»»

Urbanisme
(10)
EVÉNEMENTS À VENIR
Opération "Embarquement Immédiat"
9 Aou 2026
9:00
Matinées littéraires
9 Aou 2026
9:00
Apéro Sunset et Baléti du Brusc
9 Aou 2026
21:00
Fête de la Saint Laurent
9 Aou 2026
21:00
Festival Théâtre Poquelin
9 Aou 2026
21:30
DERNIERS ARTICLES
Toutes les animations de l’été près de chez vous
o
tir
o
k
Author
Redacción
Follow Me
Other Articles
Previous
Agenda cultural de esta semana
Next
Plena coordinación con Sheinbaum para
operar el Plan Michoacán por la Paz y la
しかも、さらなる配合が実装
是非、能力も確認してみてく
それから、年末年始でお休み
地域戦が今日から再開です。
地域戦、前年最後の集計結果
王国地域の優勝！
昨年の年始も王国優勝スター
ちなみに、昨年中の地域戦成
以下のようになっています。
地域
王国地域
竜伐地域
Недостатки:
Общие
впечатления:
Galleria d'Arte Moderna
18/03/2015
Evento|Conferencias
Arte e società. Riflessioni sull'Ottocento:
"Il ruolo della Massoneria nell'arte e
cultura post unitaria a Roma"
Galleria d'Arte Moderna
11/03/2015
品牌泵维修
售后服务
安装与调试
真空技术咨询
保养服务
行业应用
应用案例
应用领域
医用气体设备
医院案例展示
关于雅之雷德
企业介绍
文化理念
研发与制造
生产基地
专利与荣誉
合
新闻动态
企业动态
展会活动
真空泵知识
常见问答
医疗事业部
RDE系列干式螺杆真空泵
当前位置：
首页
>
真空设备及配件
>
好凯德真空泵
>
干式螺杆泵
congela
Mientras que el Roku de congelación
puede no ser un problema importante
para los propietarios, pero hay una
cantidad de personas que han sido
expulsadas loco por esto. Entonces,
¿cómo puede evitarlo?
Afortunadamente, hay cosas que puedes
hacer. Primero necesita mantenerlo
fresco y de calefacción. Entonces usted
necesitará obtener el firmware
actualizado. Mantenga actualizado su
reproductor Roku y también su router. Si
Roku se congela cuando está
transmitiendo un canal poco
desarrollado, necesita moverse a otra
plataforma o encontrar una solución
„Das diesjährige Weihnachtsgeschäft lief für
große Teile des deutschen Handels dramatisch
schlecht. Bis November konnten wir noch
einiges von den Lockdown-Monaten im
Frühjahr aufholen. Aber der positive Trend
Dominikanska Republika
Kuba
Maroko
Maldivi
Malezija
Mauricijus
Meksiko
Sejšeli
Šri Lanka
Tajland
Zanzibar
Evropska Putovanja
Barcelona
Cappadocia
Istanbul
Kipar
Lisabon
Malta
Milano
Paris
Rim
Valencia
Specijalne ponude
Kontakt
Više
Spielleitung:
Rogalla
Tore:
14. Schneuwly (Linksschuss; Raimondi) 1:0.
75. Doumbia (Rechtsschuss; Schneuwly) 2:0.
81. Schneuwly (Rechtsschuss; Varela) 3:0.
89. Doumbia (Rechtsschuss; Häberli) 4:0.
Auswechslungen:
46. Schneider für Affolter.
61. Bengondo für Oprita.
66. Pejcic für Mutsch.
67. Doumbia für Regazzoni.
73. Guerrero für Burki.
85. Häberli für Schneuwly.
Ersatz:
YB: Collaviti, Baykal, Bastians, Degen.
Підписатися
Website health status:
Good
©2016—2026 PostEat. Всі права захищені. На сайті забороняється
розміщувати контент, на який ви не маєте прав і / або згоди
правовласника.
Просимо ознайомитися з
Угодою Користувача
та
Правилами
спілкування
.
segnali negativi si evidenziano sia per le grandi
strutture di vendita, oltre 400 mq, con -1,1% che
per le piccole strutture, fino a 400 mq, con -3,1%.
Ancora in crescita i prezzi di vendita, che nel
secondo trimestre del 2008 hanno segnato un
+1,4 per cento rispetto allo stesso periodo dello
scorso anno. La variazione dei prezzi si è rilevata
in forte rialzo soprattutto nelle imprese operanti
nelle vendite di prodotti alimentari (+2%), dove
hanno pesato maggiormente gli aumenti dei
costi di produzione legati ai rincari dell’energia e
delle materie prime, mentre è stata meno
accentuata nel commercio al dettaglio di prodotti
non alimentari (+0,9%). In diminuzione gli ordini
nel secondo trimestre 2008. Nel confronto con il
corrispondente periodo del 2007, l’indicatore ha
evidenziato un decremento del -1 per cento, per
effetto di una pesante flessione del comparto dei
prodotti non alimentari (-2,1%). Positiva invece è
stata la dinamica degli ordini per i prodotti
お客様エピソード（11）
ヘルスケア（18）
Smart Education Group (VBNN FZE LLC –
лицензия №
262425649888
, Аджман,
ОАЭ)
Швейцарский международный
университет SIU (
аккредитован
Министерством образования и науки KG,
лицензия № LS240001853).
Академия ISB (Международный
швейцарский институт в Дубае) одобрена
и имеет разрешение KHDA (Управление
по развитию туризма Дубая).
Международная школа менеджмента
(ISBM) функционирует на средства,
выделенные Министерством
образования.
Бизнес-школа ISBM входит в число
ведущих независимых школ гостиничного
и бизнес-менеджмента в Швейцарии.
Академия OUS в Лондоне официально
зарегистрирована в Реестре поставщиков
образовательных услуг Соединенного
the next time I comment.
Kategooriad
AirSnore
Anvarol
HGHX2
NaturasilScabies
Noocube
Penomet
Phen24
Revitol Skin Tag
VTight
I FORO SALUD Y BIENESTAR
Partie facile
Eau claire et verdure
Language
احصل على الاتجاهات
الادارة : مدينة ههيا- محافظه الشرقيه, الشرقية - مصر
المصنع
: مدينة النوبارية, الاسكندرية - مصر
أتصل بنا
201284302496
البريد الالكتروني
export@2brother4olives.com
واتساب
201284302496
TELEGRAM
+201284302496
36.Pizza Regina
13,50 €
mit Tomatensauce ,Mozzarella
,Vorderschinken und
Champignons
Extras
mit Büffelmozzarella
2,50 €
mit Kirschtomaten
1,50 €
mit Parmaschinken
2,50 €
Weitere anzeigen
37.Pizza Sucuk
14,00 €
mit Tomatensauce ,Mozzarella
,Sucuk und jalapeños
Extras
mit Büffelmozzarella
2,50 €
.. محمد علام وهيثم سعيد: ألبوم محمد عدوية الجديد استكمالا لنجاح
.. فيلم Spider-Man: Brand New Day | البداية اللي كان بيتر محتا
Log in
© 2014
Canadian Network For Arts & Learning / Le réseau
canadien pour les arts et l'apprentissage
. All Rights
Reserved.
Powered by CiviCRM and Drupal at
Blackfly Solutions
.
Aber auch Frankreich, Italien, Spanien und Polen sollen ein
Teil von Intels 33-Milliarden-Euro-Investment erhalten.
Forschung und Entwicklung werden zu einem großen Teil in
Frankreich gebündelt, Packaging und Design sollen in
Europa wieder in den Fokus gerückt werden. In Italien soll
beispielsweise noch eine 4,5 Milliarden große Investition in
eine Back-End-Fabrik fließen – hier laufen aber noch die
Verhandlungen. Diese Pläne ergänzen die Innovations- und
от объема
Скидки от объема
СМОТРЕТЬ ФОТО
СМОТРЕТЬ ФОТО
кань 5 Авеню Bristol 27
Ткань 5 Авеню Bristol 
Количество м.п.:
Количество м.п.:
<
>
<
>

««

● **TASK BRIEF**
Output the records verbatim, from the first line to the last.

● **ANSWER SECTION**
Urbanisme
(10)
EVÉNEMENTS À VENIR
Opération "Embarquement Immédiat"
9 Aou 2026
9:00
Matinées littéraires
9 Aou 2026
9:00
Apéro Sunset et Baléti du Brusc
9 Aou 2026
21:00
Fête de la Saint Laurent
9 Aou 2026
21:00
Festival Théâtre Poquelin
9 Aou 2026
21:30
DERNIERS ARTICLES
Toutes les animations de l’été près de chez vous
o
tir
o
k
Author
Redacción
Follow Me
Other Articles
Previous
Agenda cultural de esta semana
Next
Plena coordinación con Sheinbaum para
operar el Plan Michoacán por la Paz y la
しかも、さらなる配合が実装
是非、能力も確認してみてく
それから、年末年始でお休み
地域戦が今日から再開です。
地域戦、前年最後の集計結果
王国地域の優勝！
昨年の年始も王国優勝スター
ちなみに、昨年中の地域戦成
以下のようになっています。
地域
王国地域
竜伐地域
Недостатки:
Общие
впечатления:
Galleria d'Arte Moderna
18/03/2015
Evento|Conferencias
Arte e società. Riflessioni sull'Ottocento:
"Il ruolo della Massoneria nell'arte e
cultura post unitaria a Roma"
Galleria d'Arte Moderna
11/03/2015
品牌泵维修
售后服务
安装与调试
真空技术咨询
保养服务
行业应用
应用案例
应用领域
医用气体设备
医院案例展示
关于雅之雷德
企业介绍
文化理念
研发与制造
生产基地
专利与荣誉
合
新闻动态
企业动态
展会活动
真空泵知识
常见问答
医疗事业部
RDE系列干式螺杆真空泵
当前位置：
首页
>
真空设备及配件
>
好凯德真空泵
>
干式螺杆泵
congela
Mientras que el Roku de congelación
puede no ser un problema importante
para los propietarios, pero hay una
cantidad de personas que han sido
expulsadas loco por esto. Entonces,
¿cómo puede evitarlo?
Afortunadamente, hay cosas que puedes
hacer. Primero necesita mantenerlo
fresco y de calefacción. Entonces usted
necesitará obtener el firmware
actualizado. Mantenga actualizado su
reproductor Roku y también su router. Si
Roku se congela cuando está
transmitiendo un canal poco
desarrollado, necesita moverse a otra
plataforma o encontrar una solución
„Das diesjährige Weihnachtsgeschäft lief für
große Teile des deutschen Handels dramatisch
schlecht. Bis November konnten wir noch
einiges von den Lockdown-Monaten im
Frühjahr aufholen. Aber der positive Trend
Dominikanska Republika
Kuba
Maroko
Maldivi
Malezija
Mauricijus
Meksiko
Sejšeli
Šri Lanka
Tajland
Zanzibar
Evropska Putovanja
Barcelona
Cappadocia
Istanbul
Kipar
Lisabon
Malta
Milano
Paris
Rim
Valencia
Specijalne ponude
Kontakt
Više
Spielleitung:
Rogalla
Tore:
14. Schneuwly (Linksschuss; Raimondi) 1:0.
75. Doumbia (Rechtsschuss; Schneuwly) 2:0.
81. Schneuwly (Rechtsschuss; Varela) 3:0.
89. Doumbia (Rechtsschuss; Häberli) 4:0.
Auswechslungen:
46. Schneider für Affolter.
61. Bengondo für Oprita.
66. Pejcic für Mutsch.
67. Doumbia für Regazzoni.
73. Guerrero für Burki.
85. Häberli für Schneuwly.
Ersatz:
YB: Collaviti, Baykal, Bastians, Degen.
Підписатися
Website health status:
Good
©2016—2026 PostEat. Всі права захищені. На сайті забороняється
розміщувати контент, на який ви не маєте прав і / або згоди
правовласника.
Просимо ознайомитися з
Угодою Користувача
та
Правилами
спілкування
.
segnali negativi si evidenziano sia per le grandi
strutture di vendita, oltre 400 mq, con -1,1% che
per le piccole strutture, fino a 400 mq, con -3,1%.
Ancora in crescita i prezzi di vendita, che nel
secondo trimestre del 2008 hanno segnato un
+1,4 per cento rispetto allo stesso periodo dello
scorso anno. La variazione dei prezzi si è rilevata
in forte rialzo soprattutto nelle imprese operanti
nelle vendite di prodotti alimentari (+2%), dove
hanno pesato maggiormente gli aumenti dei
costi di produzione legati ai rincari dell’energia e
delle materie prime, mentre è stata meno
accentuata nel commercio al dettaglio di prodotti
non alimentari (+0,9%). In diminuzione gli ordini
nel secondo trimestre 2008. Nel confronto con il
corrispondente periodo del 2007, l’indicatore ha
evidenziato un decremento del -1 per cento, per
effetto di una pesante flessione del comparto dei
prodotti non alimentari (-2,1%). Positiva invece è
stata la dinamica degli ordini per i prodotti
お客様エピソード（11）
ヘルスケア（18）
Smart Education Group (VBNN FZE LLC –
лицензия №
262425649888
, Аджман,
ОАЭ)
Швейцарский международный
университет SIU (
аккредитован
Министерством образования и науки KG,
лицензия № LS240001853).
Академия ISB (Международный
швейцарский институт в Дубае) одобрена
и имеет разрешение KHDA (Управление
по развитию туризма Дубая).
Международная школа менеджмента
(ISBM) функционирует на средства,
выделенные Министерством
образования.
Бизнес-школа ISBM входит в число
ведущих независимых школ гостиничного
и бизнес-менеджмента в Швейцарии.
Академия OUS в Лондоне официально
зарегистрирована в Реестре поставщиков
образовательных услуг Соединенного
the next time I comment.
Kategooriad
AirSnore
Anvarol
HGHX2
NaturasilScabies
Noocube
Penomet
Phen24
Revitol Skin Tag
VTight
I FORO SALUD Y BIENESTAR
Partie facile
Eau claire et verdure
Language
احصل على الاتجاهات
الادارة : مدينة ههيا- محافظه الشرقيه, الشرقية - مصر
المصنع
: مدينة النوبارية, الاسكندرية - مصر
أتصل بنا
201284302496
البريد الالكتروني
export@2brother4olives.com
واتساب
201284302496
TELEGRAM
+201284302496
36.Pizza Regina
13,50 €
mit Tomatensauce ,Mozzarella
,Vorderschinken und
Champignons
Extras
mit Büffelmozzarella
2,50 €
mit Kirschtomaten
1,50 €
mit Parmaschinken
2,50 €
Weitere anzeigen
37.Pizza Sucuk
14,00 €
mit Tomatensauce ,Mozzarella
,Sucuk und jalapeños
Extras
mit Büffelmozzarella
2,50 €
.. محمد علام وهيثم سعيد: ألبوم محمد عدوية الجديد استكمالا لنجاح
.. فيلم Spider-Man: Brand New Day | البداية اللي كان بيتر محتا
Log in
© 2014
Canadian Network For Arts & Learning / Le réseau
canadien pour les arts et l'apprentissage
. All Rights
Reserved.
Powered by CiviCRM and Drupal at
Blackfly Solutions
.
Aber auch Frankreich, Italien, Spanien und Polen sollen ein
Teil von Intels 33-Milliarden-Euro-Investment erhalten.
Forschung und Entwicklung werden zu einem großen Teil in
Frankreich gebündelt, Packaging und Design sollen in
Europa wieder in den Fokus gerückt werden. In Italien soll
beispielsweise noch eine 4,5 Milliarden große Investition in
eine Back-End-Fabrik fließen – hier laufen aber noch die
Verhandlungen. Diese Pläne ergänzen die Innovations- und
от объема
Скидки от объема
СМОТРЕТЬ ФОТО
СМОТРЕТЬ ФОТО
кань 5 Авеню Bristol 27
Ткань 5 Авеню Bristol 
Количество м.п.:
Количество м.п.:
<
>
<
>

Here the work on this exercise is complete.